Maar Cham dringt ongegeneerd de tent binnen en ziet zijn vader naakt liggen. Uit ‘Schadenfreude’ roept hij zijn beide broers erbij, zijn vader bespottend.
Sjeem en Jafeth gaan de tent ook binnen, maar anders dan Cham wenden ze hun gezicht af. En bedekken ze hun vader, ruggelings naar hem toelopend, met een mantel. Ze tonen respect, ondanks de toestand waarin Noach zich bevindt.

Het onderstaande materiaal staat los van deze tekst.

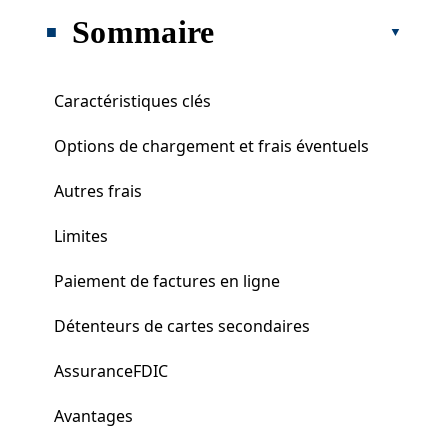
Sommaire
Caractéristiques clés
Options de chargement et frais éventuels
Autres frais
Limites
Paiement de factures en ligne
Détenteurs de cartes secondaires
AssuranceFDIC
Avantages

Boeiend is dat Sjeem en Jafeth dat doen om een verschillende reden. Jafeth vindt het onappetijtelijk zijn vader zo te zien. Het is lelijk zoals Noach erbij ligt, het druist in tegen zijn smaakgevoel. Maar
Sjeem beeft bij wijze van spreken over al zijn leden. Hij voelt scherp het in gebreke blijven van zijn vader. Het is de eervolle taak van een vader om de Here, de God van Israël te heiligen. Om in handel en wandel uit te dragen wie Hij is. Jafeth handelt als esthetisch mens, Sjeem als religieuze mens, maar
Cham laat zich leiden door wat troebel is. ‘Moet je nou zien, die ouwe..’

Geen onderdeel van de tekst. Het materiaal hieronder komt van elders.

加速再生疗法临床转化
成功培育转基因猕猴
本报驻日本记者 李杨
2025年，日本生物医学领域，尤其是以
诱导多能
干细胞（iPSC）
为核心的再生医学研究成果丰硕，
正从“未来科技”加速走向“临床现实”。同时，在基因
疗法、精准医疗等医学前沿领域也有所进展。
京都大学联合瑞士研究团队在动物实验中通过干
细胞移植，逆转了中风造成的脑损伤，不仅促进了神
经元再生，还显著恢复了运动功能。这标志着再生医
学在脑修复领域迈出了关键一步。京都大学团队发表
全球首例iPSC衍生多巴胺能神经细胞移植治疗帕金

De liefde bedekt alle dingen

Bij dit verhaal moest ik denken aan die prachtige regel van Paulus uit I Kor.13, vs.7: ‘De liefde bedekt alle dingen’. Dat is wat er van ons wordt gevraagd. Niet de gebreken, de zwakheden van je vader, van je ouders en familie in het rond bazuinen. Niet ‘hun schaamte ontbloten’, maar hun fouten toedekken, hen dragen. Het bedekken van onze zonden is ook wat Jezus doet, het woordje ‘verzoenen’ in het Hebreeuws betekent ook ‘bedekken’, ’te niet doen’. Dat kan dus een kruis zijn, ook voor mensen als u en ik. Er is soms maanden- of jarenlange therapie, ontlading nodig om je van een ondraaglijke, niet te tillen last te kunnen bevrijden. Toch is dat beter dan je op wat er in het verleden is misgegaan te wreken en je eindeloos te beklagen. In het vierde van de Tien Woorden krijgen we de eervolle opdracht recht te zetten, waar mogelijk te herstellen en anders te doen waar een eerdere generatie van Gods weg is afgeweken. (Ex.20:5)

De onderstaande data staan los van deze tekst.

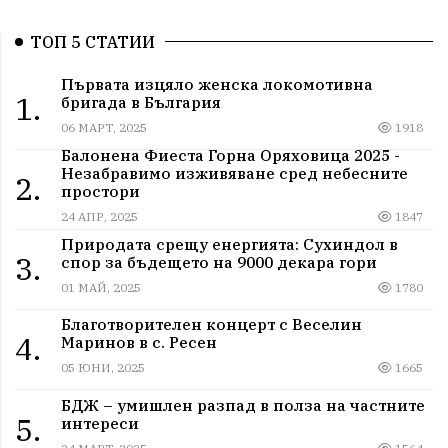
ТОП 5 СТАТИИ
Първата изцяло женска локомотивна
1.
бригада в България
06 МАРТ, 2025
1918
Балонена Фиеста Горна Оряховица 2025 -
Незабравимо изживяване сред небесните
2.
простори
24 АПР, 2025
1847
Природата срещу енергията: Сухиндол в
3.
спор за бъдещето на 9000 декара гори
01 МАЙ, 2025
1780
Благотворителен концерт с Веселин
4.
Маринов в с. Ресен
05 ЮНИ, 2025
1665
БДЖ – умишлен разпад в полза на частните
5.
интереси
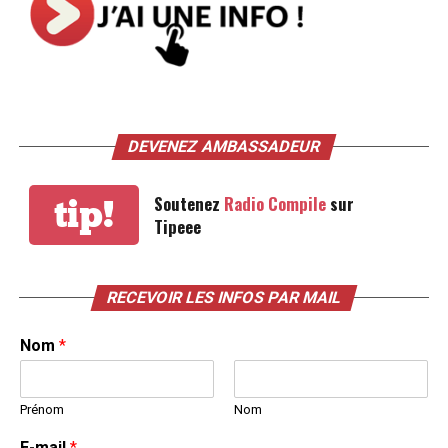
DEVENEZ AMBASSADEUR
Soutenez
Radio Compile
sur
tip!
Tipeee
RECEVOIR LES INFOS PAR MAIL
Nom
*
Prénom
Nom
E-mail
*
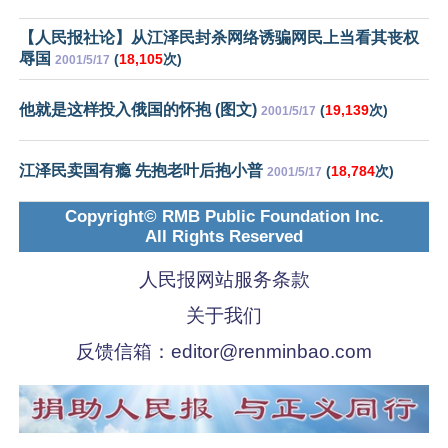
【人民报社论】从江泽民封杀网络诱骗网民上当看其丧权
辱国
(
18,105
次)
2001/5/17
他就是这样投入俄国的怀抱 (图文)
(
19,139
次)
2001/5/17
江泽民卖国有瘾 先抱老叶后抱小普
(
18,784
次)
2001/5/17
Copyright© RMB Public Foundation Inc.
All Rights Reserved
人民报网站服务条款
关于我们
反馈信箱：
editor@renminbao.com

De minste van alle knechten

Dat brengt me terug bij Cham. Het Hebreeuwse werkwoord vervloeken dat in vs.25 wordt gebruikt, betekent ook volgens Hirsch ook ‘isoleren’ en ‘ruïneren’. Je holt jezelf uit, je raakt ontworteld door de bodem te bevuilen die je voedt en draagt. Cham heeft dus niets met ‘de zwarte’ te maken en een vervloekt zwart ras, maar met een ongeremd spuien van je natuurlijke emoties. Laat Kanaän, de zoon van Cham, liever de knecht zijn van Jafeth en Sjeem. Maak wat er in je opwelt dienstbaar aan je gevoel van harmonie, aan gepaste verhoudingen en aan waar God je toe roept. Dat is wat het praktisch betekent dat Cham ‘de minste is’ van zijn broers. De vloek die hem achtervolgt is een blessing in disguise. Laten we ook, voeg ik hier nog aan toe, het onrecht dat we als zgn. christelijke, ‘blanke’ natie hebben begaan niet bedekken maar belijden ten opzichte van God en elkaar. In dat opzicht heeft koning Willem-Alexander een goed voorbeeld gegeven. Want er staat in I Kor.13, vs.6:  ‘De liefde is niet verheugd over het onrecht, maar verheugt zich over waarachtigheid’.